# Cannibal(ization)! The Notebook

In this notebook, we look at how to do a simple cannibalization study using Overture Maps POI data and Kontur population data. We will also be using the Valhalla open source routing engine.

## Loading Data

We start by importing some libraries that will be useful to us and creating a Sedona context.

In [15]:
import geopandas as gpd
import pandas as pd
import requests
from sedona.spark import *
from pyspark.sql.functions import explode, array
from pyspark.sql import functions as F

In [None]:
config = SedonaContext.builder().getOrCreate()
sedona = SedonaContext.create(config)

We define a function `get_isochrone` which takes as its input the coordinates of a location, the costing function (meaning whether we want to plot isochrones for driving, walking, or biking), what time steps we want isochrones for, and optional arguments for a name and brand ID. 

The function returns a GeoPandas dataframe which has a column for the isochrone geometry, and columns for the point name and brand ID.

In [2]:
def get_isochrone(lat, lng, costing, time_steps, name = 'taargus', store_id = 'taargus'):
    url = "https://valhalla1.openstreetmap.de/isochrone"
    params = {
      "locations": [{"lon": lng, "lat": lat}],
      "contours": [{"time": i} for i in time_steps],
      "costing": costing,
      "polygons": 1,
    }
    response = requests.post(url, json=params)
    if response:
        result = response.json()
        if 'error_code' not in result.keys():
            df = gpd.GeoDataFrame.from_features(result)
            df['name'] = name
            df['id'] = store_id
            return df[['name','id','geometry']]

Next, we load the two main data sources we will need.
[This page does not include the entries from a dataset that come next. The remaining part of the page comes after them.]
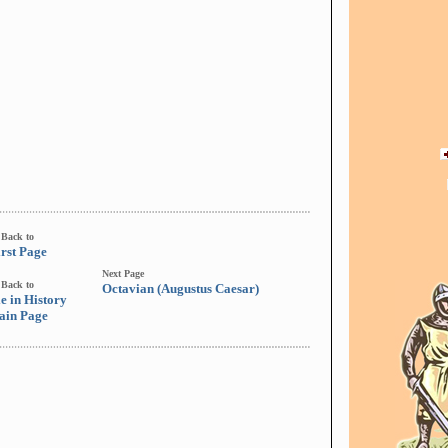
Back to
irst Page
Next Page
Back to
Octavian (Augustus Caesar)
e in History
ain Page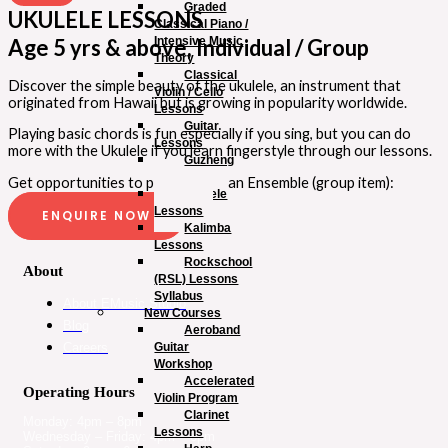
Graded
UKULELE LESSONS
Classical Piano /
Intensive Music
Age 5 yrs & above, Individual / Group
Theory
Classical
Discover the simple beauty of the ukulele, an instrument that
Violin / Cello
originated from Hawaii but is growing in popularity worldwide.
Lessons
Guitar
Playing basic chords is fun especially if you sing, but you can do
Lessons
more with the Ukulele if you learn fingerstyle through our lessons.
Guzheng
Lessons
Get opportunities to play “Live” in an Ensemble (group item):
Ukulele
Lessons
ENQUIRE NOW
Kalimba
Lessons
Rockschool
About
(RSL) Lessons
Syllabus
About EMusic Studio
New Courses
Blog
Aeroband
Guitar
Careers
Workshop
Accelerated
Operating Hours
Violin Program
Clarinet
Monday: 4pm – 8pm
Lessons
Wednesday – Friday: 4pm – 8pm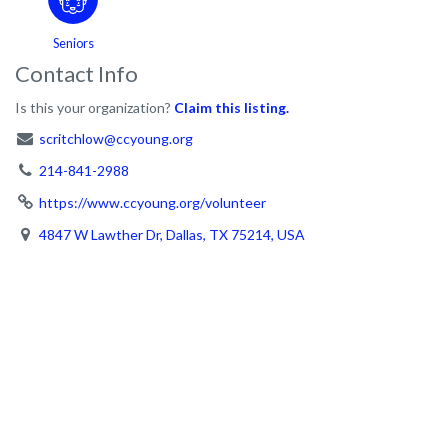
Seniors
Contact Info
Is this your organization?
Claim this listing.
scritchlow@ccyoung.org
214-841-2988
https://www.ccyoung.org/volunteer
4847 W Lawther Dr, Dallas, TX 75214, USA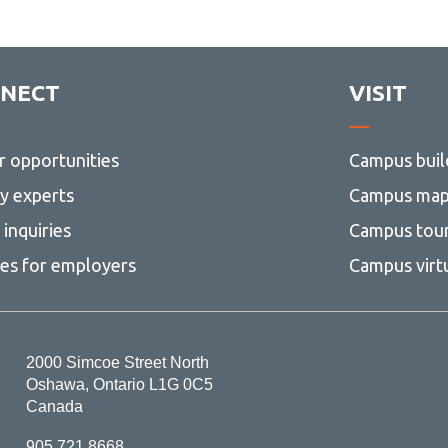
NECT
VISIT
r opportunities
Campus buil
ty experts
Campus ma
inquiries
Campus tou
ces for employers
Campus virt
2000 Simcoe Street North
Oshawa, Ontario L1G 0C5
Canada
905.721.8668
First, we create a temporary view of the `places` table from Overture Maps. Then, we load the Kontur population dataset.

The Kontur dataset contains estimates for population in the US, aggregated by aperture 8 H3 hexes (~400m side-length). Viewing population by H3 hexes rather than administrative boundaries allows us to estimate populations inside drivetimes or other irregular polygons.

We convert the hex names in the Kontur table to `BIGINT` because this is how H3 hexes are labeled in SedonaSQL. 

In [2]:
sedona.table("wherobots_open_data.overture.places_place").createOrReplaceTempView("places")

kontur = sedona.read.option('header','true').load('s3://wbts-wbc-m97rcg45xi/ouz7h0o9bi/data/shared/h3_population/us_h3_8_pop.geojson', format="json") .\
drop('_corrupt_record').dropna() .\
selectExpr('CAST(CONV(properties.h3, 16, 10) AS BIGINT) AS h3', 'properties.population as population')
kontur.createOrReplaceTempView('kontur')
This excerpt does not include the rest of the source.